Insurance has it backwards, and Americans who have lower incomes or major health problems, or both, are suffering. Capping OOP expenditures for Part D, which has support in Congress from leading Democrats and Republicans and is part of a House reform bill, will help even more. Tara O’Neill Hayes of theAmerican Action Forum proposed a particularly well-designed plan for a Part D cap in a paper issued last August. She notes, “These changes are likely to lead stakeholders to alter their behavior in ways that reduce overall Part D expenditures for all stakeholders and ensure the program’s continued success."
Change appears warranted not just for government programs but for private ones as well.
The future of medical innovation is clear. It lies with specialty medicines for diseases that, in the past, killed patients or left them severely disabled and required expensive surgery and long hospital stays. These drugs are expensive – not only do they cost billions of dollars to develop, but a combination of factors come into play, including the number of patients affected (more patients pay a lower incremental cost while a smaller number of patients pay a higher incremental cost). In 2010, the U.S. spent $11.5 billion on the top 25 specialty drugs. By 2017, net spending reached $151 billion, or nearly half of all spending on medicines. Insurance companies have coped with innovation in the wrong way, by raising OOP costs for beneficiaries who suffer with the worst diseases.

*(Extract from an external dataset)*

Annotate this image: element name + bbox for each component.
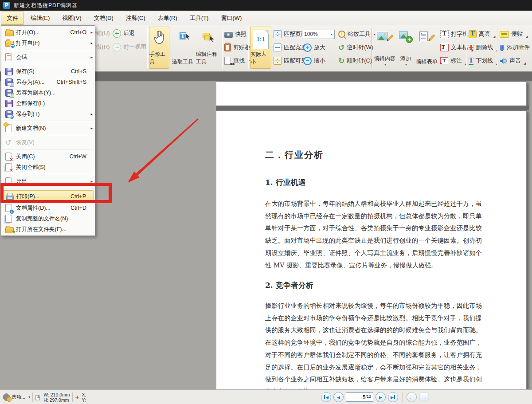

Because of the structure of insurance policies, Americans in 2017 had to cover14% of prescription drug costs out of pocket but only 3% of hospital costs, according to the Centers for Medicare and Medicaid Services. Put it another way: U.S. hospital expenditures overall are 3.4 times greater than prescription drug expenditures, yet Americans spend 26% more out of their own pockets for drugs than for hospitals.
This makes no sense. Drugs, after all, are what keep people out of doctors’ offices and hospitals. Restructuring health plans of all sorts – beginning now with Medicare -- will go a long way toward removing a major source of anxiety and making Americans healthier and more productive.